Start of PROVIDED ENTRIES

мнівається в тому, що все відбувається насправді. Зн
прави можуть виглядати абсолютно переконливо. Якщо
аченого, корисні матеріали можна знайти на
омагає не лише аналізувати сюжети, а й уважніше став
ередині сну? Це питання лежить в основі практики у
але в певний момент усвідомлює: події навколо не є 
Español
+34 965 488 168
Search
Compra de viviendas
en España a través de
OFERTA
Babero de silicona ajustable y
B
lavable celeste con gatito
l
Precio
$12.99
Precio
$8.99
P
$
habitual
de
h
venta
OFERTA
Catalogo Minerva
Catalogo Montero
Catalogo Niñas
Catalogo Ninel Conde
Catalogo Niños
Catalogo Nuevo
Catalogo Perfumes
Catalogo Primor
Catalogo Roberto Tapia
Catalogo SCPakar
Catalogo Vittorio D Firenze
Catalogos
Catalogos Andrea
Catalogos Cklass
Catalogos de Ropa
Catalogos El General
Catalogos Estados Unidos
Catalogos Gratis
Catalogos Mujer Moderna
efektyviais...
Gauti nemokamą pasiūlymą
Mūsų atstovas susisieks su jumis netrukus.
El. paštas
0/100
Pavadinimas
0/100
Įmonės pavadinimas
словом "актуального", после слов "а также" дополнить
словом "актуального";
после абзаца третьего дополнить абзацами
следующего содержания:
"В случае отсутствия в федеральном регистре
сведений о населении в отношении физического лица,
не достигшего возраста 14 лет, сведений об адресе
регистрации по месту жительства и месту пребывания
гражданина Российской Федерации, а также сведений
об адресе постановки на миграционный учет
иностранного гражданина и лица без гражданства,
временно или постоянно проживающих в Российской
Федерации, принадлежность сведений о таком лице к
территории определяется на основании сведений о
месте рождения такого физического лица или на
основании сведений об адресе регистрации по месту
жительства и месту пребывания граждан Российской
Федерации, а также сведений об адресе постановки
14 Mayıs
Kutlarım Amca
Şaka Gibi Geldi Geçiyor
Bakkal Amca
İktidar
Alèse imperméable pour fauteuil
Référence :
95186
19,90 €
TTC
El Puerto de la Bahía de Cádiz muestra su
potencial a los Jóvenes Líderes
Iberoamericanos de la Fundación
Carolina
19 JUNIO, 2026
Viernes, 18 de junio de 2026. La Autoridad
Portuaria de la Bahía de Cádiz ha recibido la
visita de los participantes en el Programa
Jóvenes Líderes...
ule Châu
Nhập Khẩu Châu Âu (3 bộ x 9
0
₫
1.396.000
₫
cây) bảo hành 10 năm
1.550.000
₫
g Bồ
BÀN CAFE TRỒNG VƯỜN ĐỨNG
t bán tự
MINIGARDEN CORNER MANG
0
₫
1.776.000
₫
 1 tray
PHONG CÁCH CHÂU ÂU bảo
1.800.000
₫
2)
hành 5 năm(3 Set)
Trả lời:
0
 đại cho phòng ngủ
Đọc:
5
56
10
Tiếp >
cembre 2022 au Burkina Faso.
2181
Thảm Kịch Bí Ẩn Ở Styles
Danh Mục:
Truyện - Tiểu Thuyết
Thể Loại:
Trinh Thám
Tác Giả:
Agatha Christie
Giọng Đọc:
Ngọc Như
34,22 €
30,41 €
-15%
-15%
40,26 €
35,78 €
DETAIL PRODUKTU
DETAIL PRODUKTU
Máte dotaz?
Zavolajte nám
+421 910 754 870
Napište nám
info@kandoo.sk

End of PROVIDED ENTRIES

* **YOUR INSTRUCTIONS**:
All the entries above need to be reproduced exactly.

* **TASK RESULT**:
мнівається в тому, що все відбувається насправді. Зн
прави можуть виглядати абсолютно переконливо. Якщо
аченого, корисні матеріали можна знайти на
омагає не лише аналізувати сюжети, а й уважніше став
ередині сну? Це питання лежить в основі практики у
але в певний момент усвідомлює: події навколо не є 
Español
+34 965 488 168
Search
Compra de viviendas
en España a través de
OFERTA
Babero de silicona ajustable y
B
lavable celeste con gatito
l
Precio
$12.99
Precio
$8.99
P
$
habitual
de
h
venta
OFERTA
Catalogo Minerva
Catalogo Montero
Catalogo Niñas
Catalogo Ninel Conde
Catalogo Niños
Catalogo Nuevo
Catalogo Perfumes
Catalogo Primor
Catalogo Roberto Tapia
Catalogo SCPakar
Catalogo Vittorio D Firenze
Catalogos
Catalogos Andrea
Catalogos Cklass
Catalogos de Ropa
Catalogos El General
Catalogos Estados Unidos
Catalogos Gratis
Catalogos Mujer Moderna
efektyviais...
Gauti nemokamą pasiūlymą
Mūsų atstovas susisieks su jumis netrukus.
El. paštas
0/100
Pavadinimas
0/100
Įmonės pavadinimas
словом "актуального", после слов "а также" дополнить
словом "актуального";
после абзаца третьего дополнить абзацами
следующего содержания:
"В случае отсутствия в федеральном регистре
сведений о населении в отношении физического лица,
не достигшего возраста 14 лет, сведений об адресе
регистрации по месту жительства и месту пребывания
гражданина Российской Федерации, а также сведений
об адресе постановки на миграционный учет
иностранного гражданина и лица без гражданства,
временно или постоянно проживающих в Российской
Федерации, принадлежность сведений о таком лице к
территории определяется на основании сведений о
месте рождения такого физического лица или на
основании сведений об адресе регистрации по месту
жительства и месту пребывания граждан Российской
Федерации, а также сведений об адресе постановки
14 Mayıs
Kutlarım Amca
Şaka Gibi Geldi Geçiyor
Bakkal Amca
İktidar
Alèse imperméable pour fauteuil
Référence :
95186
19,90 €
TTC
El Puerto de la Bahía de Cádiz muestra su
potencial a los Jóvenes Líderes
Iberoamericanos de la Fundación
Carolina
19 JUNIO, 2026
Viernes, 18 de junio de 2026. La Autoridad
Portuaria de la Bahía de Cádiz ha recibido la
visita de los participantes en el Programa
Jóvenes Líderes...
ule Châu
Nhập Khẩu Châu Âu (3 bộ x 9
0
₫
1.396.000
₫
cây) bảo hành 10 năm
1.550.000
₫
g Bồ
BÀN CAFE TRỒNG VƯỜN ĐỨNG
t bán tự
MINIGARDEN CORNER MANG
0
₫
1.776.000
₫
 1 tray
PHONG CÁCH CHÂU ÂU bảo
1.800.000
₫
2)
hành 5 năm(3 Set)
Trả lời:
0
 đại cho phòng ngủ
Đọc:
5
56
10
Tiếp >
cembre 2022 au Burkina Faso.
2181
Thảm Kịch Bí Ẩn Ở Styles
Danh Mục:
Truyện - Tiểu Thuyết
Thể Loại:
Trinh Thám
Tác Giả:
Agatha Christie
Giọng Đọc:
Ngọc Như
34,22 €
30,41 €
-15%
-15%
40,26 €
35,78 €
DETAIL PRODUKTU
DETAIL PRODUKTU
Máte dotaz?
Zavolajte nám
+421 910 754 870
Napište nám
info@kandoo.sk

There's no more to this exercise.